What you need to do:
Take every line from the entries below that includes the word "آشنایی" and copy it.

Provided data:
****

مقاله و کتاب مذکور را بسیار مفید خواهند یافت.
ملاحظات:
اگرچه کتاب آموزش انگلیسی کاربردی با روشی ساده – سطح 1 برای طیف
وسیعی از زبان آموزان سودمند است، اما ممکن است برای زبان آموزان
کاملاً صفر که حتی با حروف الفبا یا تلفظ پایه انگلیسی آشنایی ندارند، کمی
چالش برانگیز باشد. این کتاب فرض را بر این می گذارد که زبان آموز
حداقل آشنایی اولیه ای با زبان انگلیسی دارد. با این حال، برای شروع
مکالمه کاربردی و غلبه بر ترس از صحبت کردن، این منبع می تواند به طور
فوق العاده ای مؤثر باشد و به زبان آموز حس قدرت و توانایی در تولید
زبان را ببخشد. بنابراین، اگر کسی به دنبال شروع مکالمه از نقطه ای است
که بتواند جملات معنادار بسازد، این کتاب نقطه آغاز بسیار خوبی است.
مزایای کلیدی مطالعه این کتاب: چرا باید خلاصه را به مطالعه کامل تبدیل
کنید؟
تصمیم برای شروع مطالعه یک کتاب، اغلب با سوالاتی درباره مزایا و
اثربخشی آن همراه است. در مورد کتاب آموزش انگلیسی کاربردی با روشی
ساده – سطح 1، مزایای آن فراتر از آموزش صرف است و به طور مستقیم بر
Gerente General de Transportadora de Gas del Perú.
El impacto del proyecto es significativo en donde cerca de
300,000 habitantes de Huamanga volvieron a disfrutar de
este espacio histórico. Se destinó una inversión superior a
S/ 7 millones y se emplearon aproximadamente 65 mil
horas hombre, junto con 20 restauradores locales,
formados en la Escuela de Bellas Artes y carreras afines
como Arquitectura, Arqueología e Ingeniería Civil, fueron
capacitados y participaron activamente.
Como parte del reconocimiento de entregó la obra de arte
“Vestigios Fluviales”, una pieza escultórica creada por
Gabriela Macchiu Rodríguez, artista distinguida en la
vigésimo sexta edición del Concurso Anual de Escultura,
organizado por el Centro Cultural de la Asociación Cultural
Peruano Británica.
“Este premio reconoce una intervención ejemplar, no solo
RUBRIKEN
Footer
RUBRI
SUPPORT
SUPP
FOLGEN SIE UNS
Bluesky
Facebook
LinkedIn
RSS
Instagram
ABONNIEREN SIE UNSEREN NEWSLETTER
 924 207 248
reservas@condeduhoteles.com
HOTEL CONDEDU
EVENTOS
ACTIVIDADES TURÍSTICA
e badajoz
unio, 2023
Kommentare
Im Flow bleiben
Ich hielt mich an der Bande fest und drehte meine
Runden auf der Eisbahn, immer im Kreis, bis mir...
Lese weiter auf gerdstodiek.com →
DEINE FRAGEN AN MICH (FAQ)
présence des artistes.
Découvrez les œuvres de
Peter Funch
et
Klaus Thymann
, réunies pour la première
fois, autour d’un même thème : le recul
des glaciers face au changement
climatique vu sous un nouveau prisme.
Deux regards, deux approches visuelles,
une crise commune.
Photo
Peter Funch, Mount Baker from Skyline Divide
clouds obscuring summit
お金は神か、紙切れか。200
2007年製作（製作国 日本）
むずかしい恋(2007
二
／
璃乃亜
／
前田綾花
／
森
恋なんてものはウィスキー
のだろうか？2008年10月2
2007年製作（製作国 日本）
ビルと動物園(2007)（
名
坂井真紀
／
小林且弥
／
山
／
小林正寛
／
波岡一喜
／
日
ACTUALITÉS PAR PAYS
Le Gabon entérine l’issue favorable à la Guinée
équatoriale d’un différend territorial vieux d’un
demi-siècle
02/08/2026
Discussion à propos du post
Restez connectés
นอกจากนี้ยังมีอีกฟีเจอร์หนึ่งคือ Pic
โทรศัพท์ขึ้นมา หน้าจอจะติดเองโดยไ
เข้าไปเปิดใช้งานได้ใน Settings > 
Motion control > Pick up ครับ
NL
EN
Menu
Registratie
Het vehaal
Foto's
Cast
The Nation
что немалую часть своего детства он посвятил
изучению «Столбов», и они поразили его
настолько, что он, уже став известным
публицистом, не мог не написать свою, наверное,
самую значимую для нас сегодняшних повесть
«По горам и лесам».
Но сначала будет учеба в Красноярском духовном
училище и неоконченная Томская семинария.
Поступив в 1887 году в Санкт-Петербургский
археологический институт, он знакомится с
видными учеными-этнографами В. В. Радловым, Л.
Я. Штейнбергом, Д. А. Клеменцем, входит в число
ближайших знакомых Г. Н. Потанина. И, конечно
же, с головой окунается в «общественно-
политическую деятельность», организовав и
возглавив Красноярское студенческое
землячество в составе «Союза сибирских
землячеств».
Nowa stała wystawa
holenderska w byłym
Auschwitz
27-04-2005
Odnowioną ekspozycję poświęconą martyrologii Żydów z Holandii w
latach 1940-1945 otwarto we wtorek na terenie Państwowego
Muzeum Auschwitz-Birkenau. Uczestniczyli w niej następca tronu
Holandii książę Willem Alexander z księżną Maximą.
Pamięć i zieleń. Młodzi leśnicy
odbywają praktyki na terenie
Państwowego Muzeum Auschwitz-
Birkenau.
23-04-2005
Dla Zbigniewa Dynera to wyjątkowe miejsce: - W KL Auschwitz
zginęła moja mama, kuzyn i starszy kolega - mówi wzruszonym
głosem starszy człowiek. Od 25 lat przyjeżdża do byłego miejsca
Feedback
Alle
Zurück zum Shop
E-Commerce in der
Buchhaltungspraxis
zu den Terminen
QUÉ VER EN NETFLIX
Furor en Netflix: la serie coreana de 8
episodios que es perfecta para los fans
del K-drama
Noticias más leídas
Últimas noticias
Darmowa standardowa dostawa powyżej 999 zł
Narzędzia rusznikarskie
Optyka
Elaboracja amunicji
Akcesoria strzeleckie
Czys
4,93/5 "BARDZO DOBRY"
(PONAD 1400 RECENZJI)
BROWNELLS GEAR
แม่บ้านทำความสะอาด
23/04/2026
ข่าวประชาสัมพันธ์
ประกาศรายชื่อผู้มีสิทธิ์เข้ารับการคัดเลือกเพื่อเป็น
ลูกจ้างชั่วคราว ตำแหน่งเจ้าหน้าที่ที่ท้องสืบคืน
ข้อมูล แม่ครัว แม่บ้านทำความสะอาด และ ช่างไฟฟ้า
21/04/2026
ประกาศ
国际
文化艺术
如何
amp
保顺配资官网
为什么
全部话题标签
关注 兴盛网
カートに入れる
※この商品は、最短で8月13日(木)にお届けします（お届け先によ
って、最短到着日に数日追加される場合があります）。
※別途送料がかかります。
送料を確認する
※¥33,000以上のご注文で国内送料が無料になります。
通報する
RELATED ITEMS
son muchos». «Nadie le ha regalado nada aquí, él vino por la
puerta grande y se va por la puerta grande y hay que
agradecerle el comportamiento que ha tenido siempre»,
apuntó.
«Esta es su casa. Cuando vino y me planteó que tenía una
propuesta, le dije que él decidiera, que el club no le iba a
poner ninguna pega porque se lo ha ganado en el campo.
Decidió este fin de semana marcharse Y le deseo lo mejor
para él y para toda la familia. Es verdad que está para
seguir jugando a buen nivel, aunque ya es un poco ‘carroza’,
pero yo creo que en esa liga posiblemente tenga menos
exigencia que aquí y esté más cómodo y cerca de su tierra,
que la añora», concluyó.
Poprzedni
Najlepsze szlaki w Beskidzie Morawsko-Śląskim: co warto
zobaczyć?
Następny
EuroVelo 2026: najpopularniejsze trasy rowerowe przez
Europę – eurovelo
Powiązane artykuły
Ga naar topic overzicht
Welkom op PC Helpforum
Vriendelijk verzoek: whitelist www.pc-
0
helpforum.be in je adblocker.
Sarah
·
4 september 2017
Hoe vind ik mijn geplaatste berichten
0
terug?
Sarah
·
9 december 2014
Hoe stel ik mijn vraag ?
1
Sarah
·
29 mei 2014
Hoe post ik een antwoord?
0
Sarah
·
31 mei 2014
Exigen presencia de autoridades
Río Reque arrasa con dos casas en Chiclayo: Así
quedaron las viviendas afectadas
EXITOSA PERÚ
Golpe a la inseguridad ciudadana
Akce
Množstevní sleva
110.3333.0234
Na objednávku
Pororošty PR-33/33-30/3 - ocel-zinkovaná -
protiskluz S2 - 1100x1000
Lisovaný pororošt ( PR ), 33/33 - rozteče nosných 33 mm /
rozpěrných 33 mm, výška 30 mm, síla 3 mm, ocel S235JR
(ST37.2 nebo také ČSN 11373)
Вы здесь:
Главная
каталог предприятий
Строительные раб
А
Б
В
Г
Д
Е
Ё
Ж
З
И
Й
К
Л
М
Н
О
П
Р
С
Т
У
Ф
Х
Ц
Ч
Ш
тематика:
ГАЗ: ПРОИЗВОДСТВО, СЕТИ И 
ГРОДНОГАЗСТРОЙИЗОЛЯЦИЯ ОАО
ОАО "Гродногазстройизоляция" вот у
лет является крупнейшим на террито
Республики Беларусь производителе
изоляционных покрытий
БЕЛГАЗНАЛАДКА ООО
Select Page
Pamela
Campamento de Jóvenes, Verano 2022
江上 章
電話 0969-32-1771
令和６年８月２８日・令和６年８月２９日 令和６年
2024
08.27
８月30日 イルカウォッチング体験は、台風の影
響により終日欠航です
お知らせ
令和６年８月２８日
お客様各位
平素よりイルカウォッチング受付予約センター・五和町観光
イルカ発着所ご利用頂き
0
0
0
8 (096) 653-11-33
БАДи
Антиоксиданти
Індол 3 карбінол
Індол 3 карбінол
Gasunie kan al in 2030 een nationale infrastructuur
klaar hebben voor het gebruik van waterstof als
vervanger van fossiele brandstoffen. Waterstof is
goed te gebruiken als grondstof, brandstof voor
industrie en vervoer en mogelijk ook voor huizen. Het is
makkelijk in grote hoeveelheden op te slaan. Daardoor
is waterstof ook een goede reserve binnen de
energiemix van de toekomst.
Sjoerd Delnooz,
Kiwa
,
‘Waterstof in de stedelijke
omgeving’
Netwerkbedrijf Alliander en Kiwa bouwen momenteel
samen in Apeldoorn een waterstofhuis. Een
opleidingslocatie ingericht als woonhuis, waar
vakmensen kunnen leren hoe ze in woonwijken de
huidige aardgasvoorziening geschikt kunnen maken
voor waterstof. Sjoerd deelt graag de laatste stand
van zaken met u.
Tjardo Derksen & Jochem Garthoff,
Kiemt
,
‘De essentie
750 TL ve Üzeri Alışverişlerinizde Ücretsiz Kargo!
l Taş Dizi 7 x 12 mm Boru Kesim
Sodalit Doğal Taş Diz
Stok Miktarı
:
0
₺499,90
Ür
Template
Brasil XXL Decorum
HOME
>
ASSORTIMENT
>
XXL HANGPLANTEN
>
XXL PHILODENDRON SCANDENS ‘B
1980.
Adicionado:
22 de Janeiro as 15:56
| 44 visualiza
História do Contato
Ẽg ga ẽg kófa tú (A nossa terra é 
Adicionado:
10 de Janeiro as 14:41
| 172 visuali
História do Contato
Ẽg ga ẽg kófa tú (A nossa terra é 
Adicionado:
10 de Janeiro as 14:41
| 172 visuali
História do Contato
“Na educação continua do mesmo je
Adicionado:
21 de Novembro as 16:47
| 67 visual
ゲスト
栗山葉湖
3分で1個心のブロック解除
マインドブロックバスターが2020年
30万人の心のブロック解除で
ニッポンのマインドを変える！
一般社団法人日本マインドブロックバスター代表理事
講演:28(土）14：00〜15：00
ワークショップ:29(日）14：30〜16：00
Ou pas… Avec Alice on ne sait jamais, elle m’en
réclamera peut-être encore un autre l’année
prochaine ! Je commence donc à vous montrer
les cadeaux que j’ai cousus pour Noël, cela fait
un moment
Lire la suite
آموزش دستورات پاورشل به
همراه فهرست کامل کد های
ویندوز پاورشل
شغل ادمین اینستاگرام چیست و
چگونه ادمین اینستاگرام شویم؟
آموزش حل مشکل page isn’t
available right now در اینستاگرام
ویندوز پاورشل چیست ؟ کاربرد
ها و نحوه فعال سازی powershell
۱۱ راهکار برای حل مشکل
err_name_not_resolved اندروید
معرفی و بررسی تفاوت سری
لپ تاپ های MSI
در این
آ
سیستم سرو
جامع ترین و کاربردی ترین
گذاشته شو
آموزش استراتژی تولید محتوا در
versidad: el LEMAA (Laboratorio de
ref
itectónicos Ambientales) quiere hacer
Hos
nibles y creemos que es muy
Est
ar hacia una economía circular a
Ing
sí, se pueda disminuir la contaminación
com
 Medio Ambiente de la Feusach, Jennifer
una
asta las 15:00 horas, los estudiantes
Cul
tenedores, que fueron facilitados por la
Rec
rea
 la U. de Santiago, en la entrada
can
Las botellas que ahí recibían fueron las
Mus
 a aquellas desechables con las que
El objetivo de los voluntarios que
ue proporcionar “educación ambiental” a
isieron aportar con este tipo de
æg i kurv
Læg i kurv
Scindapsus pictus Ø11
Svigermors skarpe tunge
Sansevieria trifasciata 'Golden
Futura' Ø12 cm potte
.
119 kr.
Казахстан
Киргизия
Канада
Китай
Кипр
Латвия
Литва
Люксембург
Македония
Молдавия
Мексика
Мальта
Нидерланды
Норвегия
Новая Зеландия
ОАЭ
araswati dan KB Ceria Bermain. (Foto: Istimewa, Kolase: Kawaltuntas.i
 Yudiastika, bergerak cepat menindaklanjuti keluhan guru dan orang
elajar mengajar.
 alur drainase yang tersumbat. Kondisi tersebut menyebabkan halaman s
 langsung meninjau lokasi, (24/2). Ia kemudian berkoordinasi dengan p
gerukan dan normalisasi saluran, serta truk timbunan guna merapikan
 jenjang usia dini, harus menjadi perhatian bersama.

****

Solution for this exercise:
کاملاً صفر که حتی با حروف الفبا یا تلفظ پایه انگلیسی آشنایی ندارند، کمی
حداقل آشنایی اولیه ای با زبان انگلیسی دارد. با این حال، برای شروع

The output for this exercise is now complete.